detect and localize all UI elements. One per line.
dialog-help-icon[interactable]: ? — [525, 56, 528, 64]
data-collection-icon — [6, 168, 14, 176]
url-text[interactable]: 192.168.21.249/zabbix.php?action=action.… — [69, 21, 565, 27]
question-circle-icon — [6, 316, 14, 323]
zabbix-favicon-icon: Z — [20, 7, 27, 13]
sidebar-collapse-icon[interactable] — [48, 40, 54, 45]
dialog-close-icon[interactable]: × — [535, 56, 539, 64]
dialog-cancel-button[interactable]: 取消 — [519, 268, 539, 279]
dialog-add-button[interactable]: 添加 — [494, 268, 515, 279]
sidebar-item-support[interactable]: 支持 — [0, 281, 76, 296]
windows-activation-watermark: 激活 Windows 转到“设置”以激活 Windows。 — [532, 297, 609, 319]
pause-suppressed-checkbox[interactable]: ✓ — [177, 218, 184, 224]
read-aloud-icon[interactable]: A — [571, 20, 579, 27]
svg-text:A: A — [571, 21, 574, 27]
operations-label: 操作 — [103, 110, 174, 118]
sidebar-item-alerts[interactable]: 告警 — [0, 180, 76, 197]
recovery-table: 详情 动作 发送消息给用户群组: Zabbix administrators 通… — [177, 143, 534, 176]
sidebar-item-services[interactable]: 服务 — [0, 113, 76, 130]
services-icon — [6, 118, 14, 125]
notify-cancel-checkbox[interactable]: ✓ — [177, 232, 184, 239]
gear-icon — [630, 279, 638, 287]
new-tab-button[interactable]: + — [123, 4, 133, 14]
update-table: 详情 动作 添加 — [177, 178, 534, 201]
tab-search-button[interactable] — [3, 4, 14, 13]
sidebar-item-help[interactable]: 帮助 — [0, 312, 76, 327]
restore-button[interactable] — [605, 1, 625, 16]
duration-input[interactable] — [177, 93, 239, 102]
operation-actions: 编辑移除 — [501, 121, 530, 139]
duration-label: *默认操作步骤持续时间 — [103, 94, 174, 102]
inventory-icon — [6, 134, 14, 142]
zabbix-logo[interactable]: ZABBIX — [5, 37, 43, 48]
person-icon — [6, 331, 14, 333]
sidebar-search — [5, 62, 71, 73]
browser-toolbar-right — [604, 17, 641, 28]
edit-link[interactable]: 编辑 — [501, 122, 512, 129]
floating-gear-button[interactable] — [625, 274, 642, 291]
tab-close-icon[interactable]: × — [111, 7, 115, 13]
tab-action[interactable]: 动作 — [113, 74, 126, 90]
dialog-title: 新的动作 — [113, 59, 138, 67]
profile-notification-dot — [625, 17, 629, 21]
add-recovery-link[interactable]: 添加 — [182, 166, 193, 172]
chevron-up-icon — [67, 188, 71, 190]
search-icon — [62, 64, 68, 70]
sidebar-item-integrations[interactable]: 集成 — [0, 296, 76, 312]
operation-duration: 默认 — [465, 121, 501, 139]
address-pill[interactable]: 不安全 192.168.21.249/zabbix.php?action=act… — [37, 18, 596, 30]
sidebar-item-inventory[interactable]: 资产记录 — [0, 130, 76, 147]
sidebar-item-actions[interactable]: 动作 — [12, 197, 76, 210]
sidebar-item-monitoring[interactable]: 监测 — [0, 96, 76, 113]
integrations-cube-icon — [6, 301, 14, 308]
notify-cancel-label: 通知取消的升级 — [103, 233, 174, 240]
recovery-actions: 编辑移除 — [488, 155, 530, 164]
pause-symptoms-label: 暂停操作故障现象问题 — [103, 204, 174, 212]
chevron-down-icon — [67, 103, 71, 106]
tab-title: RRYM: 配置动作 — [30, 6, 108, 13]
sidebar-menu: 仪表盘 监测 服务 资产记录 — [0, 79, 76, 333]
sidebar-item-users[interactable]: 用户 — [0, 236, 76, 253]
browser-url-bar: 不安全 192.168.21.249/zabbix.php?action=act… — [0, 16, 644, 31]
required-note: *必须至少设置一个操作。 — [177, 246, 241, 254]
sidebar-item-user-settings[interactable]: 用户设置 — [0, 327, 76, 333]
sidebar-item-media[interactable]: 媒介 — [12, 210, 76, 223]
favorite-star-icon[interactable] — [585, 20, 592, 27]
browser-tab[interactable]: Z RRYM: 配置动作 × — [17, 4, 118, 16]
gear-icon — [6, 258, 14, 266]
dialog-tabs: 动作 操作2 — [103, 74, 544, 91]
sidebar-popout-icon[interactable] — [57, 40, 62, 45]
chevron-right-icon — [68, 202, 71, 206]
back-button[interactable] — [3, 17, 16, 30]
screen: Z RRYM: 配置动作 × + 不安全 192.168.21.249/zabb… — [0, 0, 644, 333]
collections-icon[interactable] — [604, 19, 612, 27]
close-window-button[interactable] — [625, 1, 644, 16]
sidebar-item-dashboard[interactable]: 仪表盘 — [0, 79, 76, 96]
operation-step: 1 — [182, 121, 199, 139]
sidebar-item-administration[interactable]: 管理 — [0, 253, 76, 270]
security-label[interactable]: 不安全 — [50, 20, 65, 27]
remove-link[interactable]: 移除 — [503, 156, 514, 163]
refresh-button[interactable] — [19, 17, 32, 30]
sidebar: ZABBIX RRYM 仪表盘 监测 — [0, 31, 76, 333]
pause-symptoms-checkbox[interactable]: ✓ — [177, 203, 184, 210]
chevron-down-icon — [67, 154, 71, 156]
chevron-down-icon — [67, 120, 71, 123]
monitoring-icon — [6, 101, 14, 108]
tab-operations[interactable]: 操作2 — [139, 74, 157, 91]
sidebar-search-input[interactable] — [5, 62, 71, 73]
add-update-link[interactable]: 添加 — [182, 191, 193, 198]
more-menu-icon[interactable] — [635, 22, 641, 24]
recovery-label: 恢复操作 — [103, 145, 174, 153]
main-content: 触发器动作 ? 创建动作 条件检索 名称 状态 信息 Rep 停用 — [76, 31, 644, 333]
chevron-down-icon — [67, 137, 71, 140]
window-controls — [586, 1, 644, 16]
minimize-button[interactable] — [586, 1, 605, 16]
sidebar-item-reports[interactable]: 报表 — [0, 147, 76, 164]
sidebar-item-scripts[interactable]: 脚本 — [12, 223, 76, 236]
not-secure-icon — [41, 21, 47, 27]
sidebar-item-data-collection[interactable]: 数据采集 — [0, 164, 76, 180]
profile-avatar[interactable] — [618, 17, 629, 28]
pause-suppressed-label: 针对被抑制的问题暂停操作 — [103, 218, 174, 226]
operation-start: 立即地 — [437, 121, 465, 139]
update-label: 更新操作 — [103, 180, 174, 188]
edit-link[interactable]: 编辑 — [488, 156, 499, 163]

...

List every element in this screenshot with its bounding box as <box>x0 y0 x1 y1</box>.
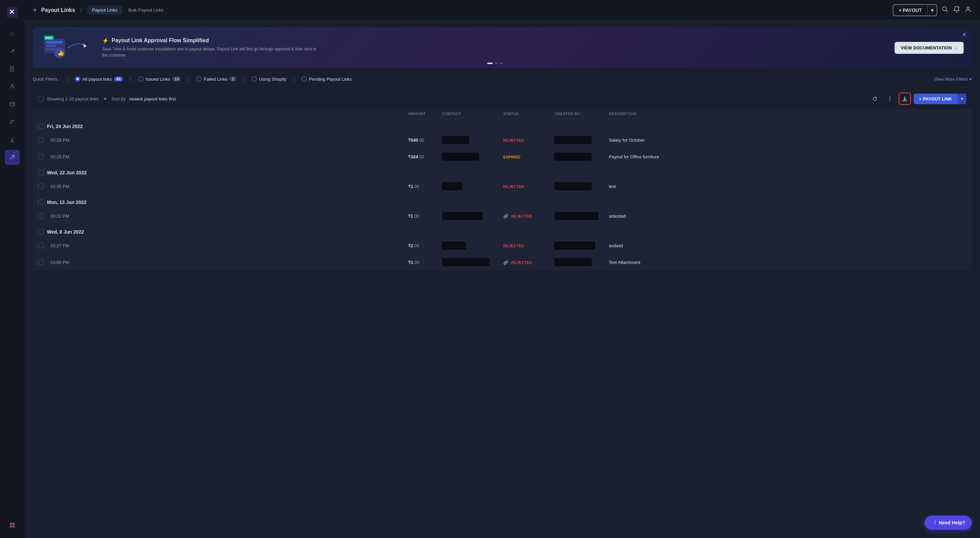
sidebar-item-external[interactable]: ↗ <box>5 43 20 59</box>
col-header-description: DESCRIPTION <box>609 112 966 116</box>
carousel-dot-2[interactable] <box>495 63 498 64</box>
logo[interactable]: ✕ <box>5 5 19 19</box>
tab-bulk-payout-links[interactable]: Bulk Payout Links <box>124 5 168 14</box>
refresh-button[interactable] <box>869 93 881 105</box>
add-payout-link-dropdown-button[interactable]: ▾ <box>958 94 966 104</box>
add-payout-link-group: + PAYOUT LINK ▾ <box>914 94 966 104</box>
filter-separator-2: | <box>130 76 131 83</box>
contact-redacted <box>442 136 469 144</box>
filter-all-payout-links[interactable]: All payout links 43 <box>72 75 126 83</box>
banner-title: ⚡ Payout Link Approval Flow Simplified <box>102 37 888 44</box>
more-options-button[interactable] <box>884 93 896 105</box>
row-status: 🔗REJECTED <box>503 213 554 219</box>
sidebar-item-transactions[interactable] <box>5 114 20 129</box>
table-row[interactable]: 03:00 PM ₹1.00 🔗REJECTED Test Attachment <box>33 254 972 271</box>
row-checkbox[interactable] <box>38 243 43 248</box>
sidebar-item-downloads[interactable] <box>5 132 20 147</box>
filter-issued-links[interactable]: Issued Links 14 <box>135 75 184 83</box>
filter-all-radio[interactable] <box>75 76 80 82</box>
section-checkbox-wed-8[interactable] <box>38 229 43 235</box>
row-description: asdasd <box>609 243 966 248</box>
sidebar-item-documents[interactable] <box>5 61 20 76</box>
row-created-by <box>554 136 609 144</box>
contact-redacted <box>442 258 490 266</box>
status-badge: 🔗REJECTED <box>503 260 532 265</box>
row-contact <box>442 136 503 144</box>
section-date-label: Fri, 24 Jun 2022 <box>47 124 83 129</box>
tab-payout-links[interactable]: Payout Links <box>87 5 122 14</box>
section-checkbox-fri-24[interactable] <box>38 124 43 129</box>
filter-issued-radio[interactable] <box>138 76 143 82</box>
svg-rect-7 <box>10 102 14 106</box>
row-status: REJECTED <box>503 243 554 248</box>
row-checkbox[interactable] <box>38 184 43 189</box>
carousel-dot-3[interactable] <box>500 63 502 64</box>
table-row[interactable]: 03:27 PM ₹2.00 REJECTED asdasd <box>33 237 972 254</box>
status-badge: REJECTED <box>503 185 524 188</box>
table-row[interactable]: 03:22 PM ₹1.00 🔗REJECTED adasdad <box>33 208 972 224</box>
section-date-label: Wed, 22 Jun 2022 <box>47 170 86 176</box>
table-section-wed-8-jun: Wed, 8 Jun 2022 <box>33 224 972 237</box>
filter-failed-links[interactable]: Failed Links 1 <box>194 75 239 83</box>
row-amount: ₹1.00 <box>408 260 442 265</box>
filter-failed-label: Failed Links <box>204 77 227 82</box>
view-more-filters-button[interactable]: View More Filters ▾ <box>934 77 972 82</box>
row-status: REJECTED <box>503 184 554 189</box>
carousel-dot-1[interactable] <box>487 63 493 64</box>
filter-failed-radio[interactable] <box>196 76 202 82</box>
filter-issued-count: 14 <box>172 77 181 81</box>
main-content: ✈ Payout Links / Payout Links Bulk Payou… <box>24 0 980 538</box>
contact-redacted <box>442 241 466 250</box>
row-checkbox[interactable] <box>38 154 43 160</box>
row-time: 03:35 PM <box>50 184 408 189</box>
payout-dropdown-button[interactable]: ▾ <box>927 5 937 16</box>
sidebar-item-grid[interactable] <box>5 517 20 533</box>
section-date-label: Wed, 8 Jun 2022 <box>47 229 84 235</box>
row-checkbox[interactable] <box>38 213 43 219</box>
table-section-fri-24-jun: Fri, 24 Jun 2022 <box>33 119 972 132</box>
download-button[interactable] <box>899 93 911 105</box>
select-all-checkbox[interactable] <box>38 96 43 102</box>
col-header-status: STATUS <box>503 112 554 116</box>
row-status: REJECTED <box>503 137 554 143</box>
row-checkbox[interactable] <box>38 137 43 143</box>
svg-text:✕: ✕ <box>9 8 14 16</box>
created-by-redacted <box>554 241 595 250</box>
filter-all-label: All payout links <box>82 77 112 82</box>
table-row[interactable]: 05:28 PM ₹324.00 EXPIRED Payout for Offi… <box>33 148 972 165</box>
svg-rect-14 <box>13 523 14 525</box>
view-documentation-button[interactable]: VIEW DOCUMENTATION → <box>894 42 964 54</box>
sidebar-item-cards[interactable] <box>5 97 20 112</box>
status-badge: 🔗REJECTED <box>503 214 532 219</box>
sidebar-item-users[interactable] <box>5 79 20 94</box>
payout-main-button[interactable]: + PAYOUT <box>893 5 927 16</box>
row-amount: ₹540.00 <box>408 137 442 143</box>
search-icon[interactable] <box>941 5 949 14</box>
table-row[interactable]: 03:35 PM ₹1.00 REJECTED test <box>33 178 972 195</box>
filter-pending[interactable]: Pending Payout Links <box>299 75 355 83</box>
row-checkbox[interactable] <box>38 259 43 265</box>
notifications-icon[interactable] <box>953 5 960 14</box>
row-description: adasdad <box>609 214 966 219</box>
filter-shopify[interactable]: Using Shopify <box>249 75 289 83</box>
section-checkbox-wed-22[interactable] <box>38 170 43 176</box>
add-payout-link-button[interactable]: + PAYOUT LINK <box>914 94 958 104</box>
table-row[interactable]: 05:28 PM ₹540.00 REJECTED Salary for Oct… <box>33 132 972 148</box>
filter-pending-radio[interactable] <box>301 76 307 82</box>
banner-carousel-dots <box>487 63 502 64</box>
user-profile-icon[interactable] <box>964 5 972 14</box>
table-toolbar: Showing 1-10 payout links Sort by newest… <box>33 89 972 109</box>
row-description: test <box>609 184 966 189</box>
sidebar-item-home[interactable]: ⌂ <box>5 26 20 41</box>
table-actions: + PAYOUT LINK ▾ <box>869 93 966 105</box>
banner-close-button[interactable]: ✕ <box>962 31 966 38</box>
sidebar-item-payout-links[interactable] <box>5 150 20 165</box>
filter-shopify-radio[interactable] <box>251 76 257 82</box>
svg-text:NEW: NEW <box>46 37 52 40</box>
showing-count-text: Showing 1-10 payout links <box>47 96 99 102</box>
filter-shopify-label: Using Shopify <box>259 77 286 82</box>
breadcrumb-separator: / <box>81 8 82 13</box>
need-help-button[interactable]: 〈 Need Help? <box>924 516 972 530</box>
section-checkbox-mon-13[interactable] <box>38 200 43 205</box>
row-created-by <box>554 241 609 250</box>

* * *

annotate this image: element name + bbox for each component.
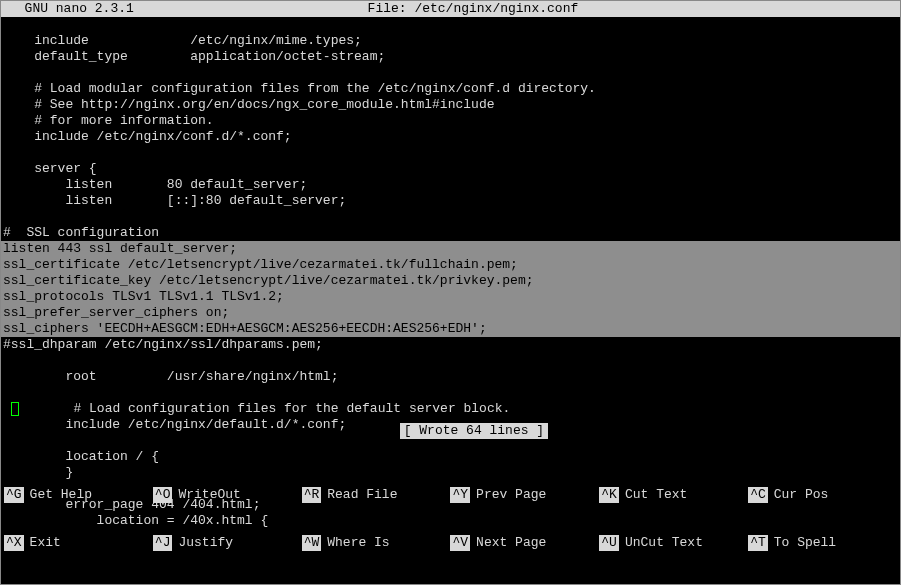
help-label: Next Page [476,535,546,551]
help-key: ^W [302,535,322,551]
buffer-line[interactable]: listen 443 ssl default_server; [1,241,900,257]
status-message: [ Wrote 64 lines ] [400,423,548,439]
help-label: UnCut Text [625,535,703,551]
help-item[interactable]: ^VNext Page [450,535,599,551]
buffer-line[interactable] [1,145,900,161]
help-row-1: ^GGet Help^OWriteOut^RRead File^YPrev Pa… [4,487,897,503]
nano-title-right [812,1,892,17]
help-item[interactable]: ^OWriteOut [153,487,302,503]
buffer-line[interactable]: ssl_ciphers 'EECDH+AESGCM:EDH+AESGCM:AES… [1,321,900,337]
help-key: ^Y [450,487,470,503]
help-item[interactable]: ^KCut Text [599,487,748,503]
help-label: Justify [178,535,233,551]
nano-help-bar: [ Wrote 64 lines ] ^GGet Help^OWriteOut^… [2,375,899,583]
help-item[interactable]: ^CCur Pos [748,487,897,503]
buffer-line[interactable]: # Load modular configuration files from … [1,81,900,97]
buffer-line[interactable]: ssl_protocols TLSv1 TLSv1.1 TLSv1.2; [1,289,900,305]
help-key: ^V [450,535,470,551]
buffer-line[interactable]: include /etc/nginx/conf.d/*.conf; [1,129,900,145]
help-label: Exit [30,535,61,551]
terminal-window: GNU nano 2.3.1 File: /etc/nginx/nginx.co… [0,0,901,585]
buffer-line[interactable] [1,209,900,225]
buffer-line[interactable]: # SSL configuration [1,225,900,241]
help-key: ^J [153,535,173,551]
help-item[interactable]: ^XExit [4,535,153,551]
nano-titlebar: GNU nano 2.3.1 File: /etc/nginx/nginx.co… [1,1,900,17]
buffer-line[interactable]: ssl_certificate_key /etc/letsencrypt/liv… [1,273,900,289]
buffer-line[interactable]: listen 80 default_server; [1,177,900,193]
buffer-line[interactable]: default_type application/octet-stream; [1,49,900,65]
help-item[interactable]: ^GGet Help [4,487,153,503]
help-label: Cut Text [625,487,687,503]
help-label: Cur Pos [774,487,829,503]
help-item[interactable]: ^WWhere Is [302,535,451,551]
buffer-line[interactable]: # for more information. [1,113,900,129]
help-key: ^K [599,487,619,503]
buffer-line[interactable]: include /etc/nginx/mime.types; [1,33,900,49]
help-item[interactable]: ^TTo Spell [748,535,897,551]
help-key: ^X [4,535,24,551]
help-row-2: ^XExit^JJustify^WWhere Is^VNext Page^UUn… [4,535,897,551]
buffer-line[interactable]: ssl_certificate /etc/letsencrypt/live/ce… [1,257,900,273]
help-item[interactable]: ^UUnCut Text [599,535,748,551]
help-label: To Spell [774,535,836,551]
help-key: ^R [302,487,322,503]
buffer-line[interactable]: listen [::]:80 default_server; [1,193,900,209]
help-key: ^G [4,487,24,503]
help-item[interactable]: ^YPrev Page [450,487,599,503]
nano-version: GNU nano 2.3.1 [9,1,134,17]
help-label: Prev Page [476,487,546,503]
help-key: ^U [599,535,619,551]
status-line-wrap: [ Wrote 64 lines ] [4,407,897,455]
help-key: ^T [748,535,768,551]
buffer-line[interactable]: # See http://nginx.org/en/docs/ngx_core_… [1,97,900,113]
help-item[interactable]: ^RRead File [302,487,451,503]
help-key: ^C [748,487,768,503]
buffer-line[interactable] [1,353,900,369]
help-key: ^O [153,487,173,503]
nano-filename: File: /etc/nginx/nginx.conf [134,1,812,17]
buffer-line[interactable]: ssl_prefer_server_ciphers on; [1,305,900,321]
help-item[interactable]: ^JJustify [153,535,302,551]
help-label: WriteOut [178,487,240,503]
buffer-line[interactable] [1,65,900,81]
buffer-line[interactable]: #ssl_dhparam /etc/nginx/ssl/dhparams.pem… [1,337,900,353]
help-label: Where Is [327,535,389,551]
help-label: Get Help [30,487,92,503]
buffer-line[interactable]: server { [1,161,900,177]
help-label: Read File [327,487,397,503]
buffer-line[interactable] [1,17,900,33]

◆ **Work order**: Find the lines that mention "adasdad" in the entries and show them.

◆ **Answer**:
table-row[interactable]: 03:22 PM ₹1.00 🔗REJECTED adasdad <box>33 208 972 224</box>
row-description: adasdad <box>609 214 966 219</box>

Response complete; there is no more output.